While Scheduling Sex May Not Sound Hot, It’s Probably Better for Your Relationship

A woman working on her computer in front of a bed.
“I have a conflict Tuesday at 8, but how’s Thursday at 10, stud?”

There are countless articles out there questioning or affirming the merits of scheduling sex—think those couples who sacrifice spontaneity and keep weekly logs to ensure getting it in on a regular basis. If you were wondering whether your relationship would benefit from this particular regimented approach, a study published last week in the Journal of Sex Research offers a compelling bit of evidence in favor of the practice—or at least in favor of valuing the personality traits that might engender the practice.

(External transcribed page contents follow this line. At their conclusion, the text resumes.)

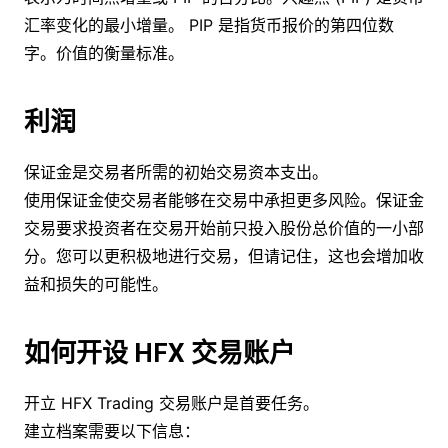
汇率变化的最小增量。 PIP 是指货币报价的第四位数
字。价值的衡量标准。
利润
保证金是交易者所需的初始交易资本支出。
使用保证金使交易者能够在交易中承担更多风险。保证金
交易要求投资者在交易开始前只投入股份总价值的一小部
分。您可以更积极地进行交易，但请记住，这也会增加收
益和损失的可能性。
如何开设 HFX 交易账户
开立 HFX Trading 交易账户是首要任务。
建立档案需要以下信息：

The authors surveyed just under 1,000 couples in Germany on the quality of their sex lives and any issues they were having with sexual dysfunction, such as erectile dysfunction or problems reaching orgasm. They also asked each of the participants to describe both their partners and their own personalities according to the “Big Five” character traits—extraversion, agreeableness, neuroticism, conscientiousness, and openness—attempting to see how personality traits link up with sexual function.

While the correlations the researchers discerned ended up being small (though statistically significant), they found that of the Big Five character traits (extraversion, agreeableness, neuroticism, conscientiousness, and openness), one positive predictor of sexual function for both men and women was how conscientious the respondents themselves were, and for women, how conscientious their partners were. (Interestingly, “men whose partners had less emotional stability [i.e. higher neuroticism] reported better sexual function.”) The authors describe conscientious individuals as “careful, thorough, dutiful, and having the desire to do a task well.” In other words, the type of person not only most likely to schedule sex but, as the authors’ write, “to postpone one’s own needs and interests to focus on resolving a sexual problem within the context of committed, long-term relationships.”

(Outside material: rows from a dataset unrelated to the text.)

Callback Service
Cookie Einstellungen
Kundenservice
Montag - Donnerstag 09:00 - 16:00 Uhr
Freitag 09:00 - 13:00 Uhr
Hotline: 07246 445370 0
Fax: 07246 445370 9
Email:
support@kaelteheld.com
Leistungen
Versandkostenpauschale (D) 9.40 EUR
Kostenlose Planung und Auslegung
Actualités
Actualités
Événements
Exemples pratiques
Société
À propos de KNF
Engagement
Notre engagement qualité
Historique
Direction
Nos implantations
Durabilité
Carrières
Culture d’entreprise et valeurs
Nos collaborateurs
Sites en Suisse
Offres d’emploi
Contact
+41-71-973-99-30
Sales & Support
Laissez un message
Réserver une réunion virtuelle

As Cari Romm over The Cut notes, the authors’ findings run counter to almost everything we usually hear about what makes a satisfying sex life: Who really wants to hear the word dutiful in the bedroom? But once the steamy newness of a relationship wears off, it ultimately makes sense that the traits that would lead to fewer problems in your sex life wouldn’t necessarily be openness to new experiences, but rather a sense of responsibility to your partner. “The circumstances that we’re conditioned to believe make for good sex so often don’t line up with the realities of a long-term relationship,” Romm writes. “But here, with data to back it up, is a reminder that trying hard can be hot, and that intention can be better than abandon.” Implementing practices into your relationship, like scheduling sex or continually establishing boundaries or postponing your own needs, might not sound sexy or romantic, but they’re necessary. It’s just one more reason to schedule your life into regimented KonMari submission—and bliss.